Harvard Medicine News selected some of the year’s most intriguing discoveries from the basic and social science departments that comprise the Blavatnik Institute at Harvard Medical School.
Get more HMS news here
This non-comprehensive list captures discoveries that have the potential to reshape our understanding of biological phenomena and disease, offer therapeutic promise, or otherwise contribute to solving challenges in science, medicine, and health care delivery. Many of these discoveries were among the most popular on our news channels.
An AI Tool That Can Help Forecast Viral Variants
Scientists designed an AI tool that uses evolutionary and biologic information to predict how a virus could shapeshift to escape the immune system.
“We want to know if we can anticipate the variation in viruses and forecast new variants — because if we can, that’s going to be extremely important for designing vaccines and therapies,” said senior author Debora Marks, professor of systems biology.
Published in Nature.
The Health and Economic Toll of Gun Violence in Youth
This study detailed the physical, mental, and financial costs of gunshot injuries and deaths in children.
“Gunshot survivors and their families often experience long-lasting, invisible injuries, including psychological and substance-use disorders with roots in the shared trauma they have experienced,” said study author Zirui Song, associate professor of health care policy and medicine. “It’s important for clinicians to be aware that these families are at an increased risk for these conditions so that they can receive the support and care they need.”
Published in Health Affairs.
Designing More Useful Bacteria
In a step forward for genetic engineering and synthetic biology, researchers modified bacteria, rendering it immune to natural viral infections while also minimizing the potential for the bacteria or their modified genes to escape into the wild. The work promises to reduce the threat of viral contamination when harnessing bacteria to produce medicines such as insulin and other useful substances such as biofuels.
“We believe we have developed the first technology to design an organism that can’t be infected by any known virus,” said study first author Akos Nyerges, research fellow in genetics in the lab of George Church at HMS and the Wyss Institute for Biologically Inspired Engineering.
Published in Nature.
How the Brain Senses Infection
Researchers discovered specific airway neurons in mice that alert the brain about the flu. The findings shed light on how nonsteroidal anti-inflammatory drugs (NSAIDs) such as ibuprofen and aspirin alleviate influenza symptoms. If reaffirmed in further studies and translated in humans, the work could inform the design of more effective flu therapies.

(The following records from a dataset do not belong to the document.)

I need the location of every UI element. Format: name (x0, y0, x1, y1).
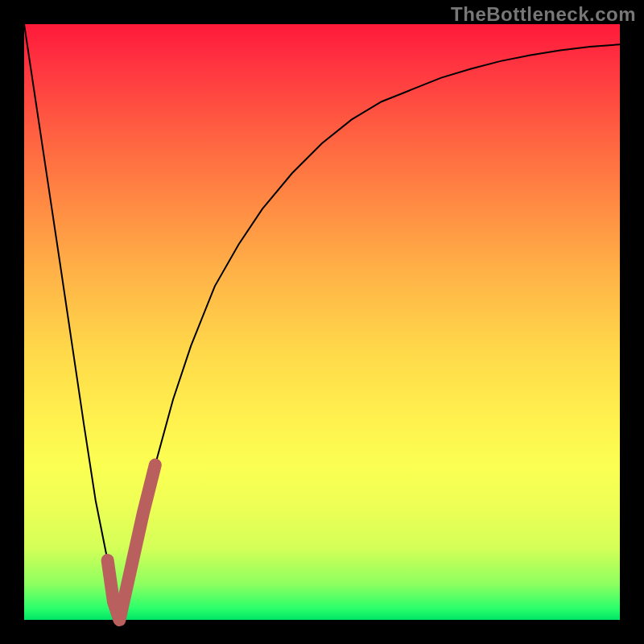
main-curve-path (24, 24, 620, 620)
plot-area (24, 24, 620, 620)
chart-svg (24, 24, 620, 620)
highlight-segment-path (108, 465, 155, 620)
watermark-text: TheBottleneck.com (451, 3, 636, 26)
chart-frame: TheBottleneck.com (0, 0, 644, 644)
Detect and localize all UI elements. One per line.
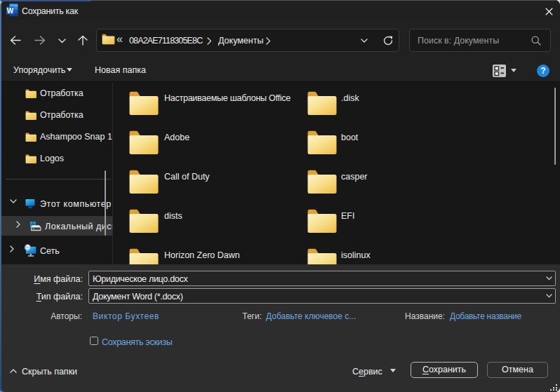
svg-text:W: W <box>7 7 14 15</box>
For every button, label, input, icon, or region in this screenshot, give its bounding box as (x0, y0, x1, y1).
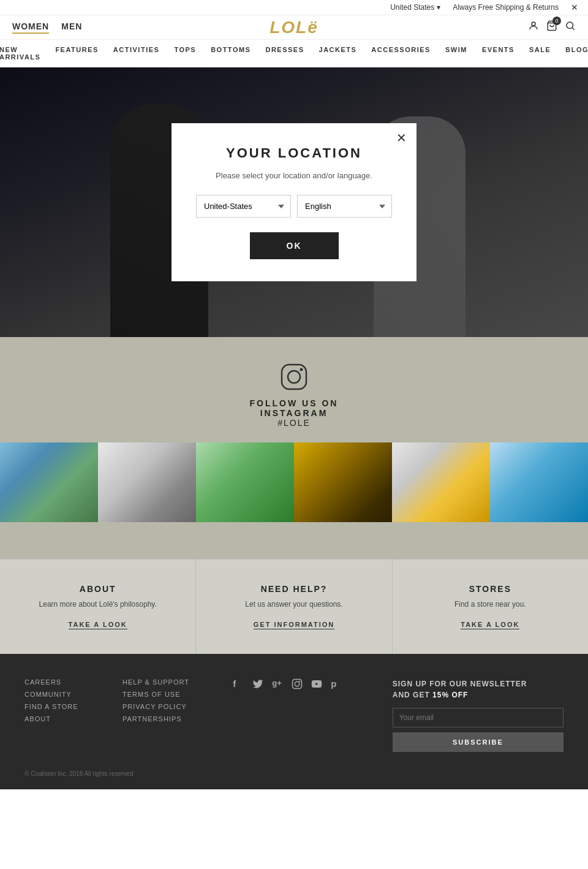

“This study helps us begin to understand a basic mechanism of pathogen detection and how that’s related to the nervous system, which until now has been largely mysterious,” said senior author Stephen Liberles, professor of cell biology.
Published in Nature.
How Breast Cancer Arises
Researchers identified a new mechanism behind certain types of breast cancer, providing a long-missing explanation for many cases of the disease that remain unexplained by the classic model of breast cancer development.
“We have identified what we believe is the original molecular trigger that initiates a cascade culminating in breast tumor development in a subset of breast cancers that are driven by estrogen,” said study author Peter Park, professor of biomedical informatics.
Published in Nature.
How Dormant Bacteria Return to Life
Research provided answers to a long-standing mystery and illuminated new paths to combat spore resistance to antibiotics and sterilization.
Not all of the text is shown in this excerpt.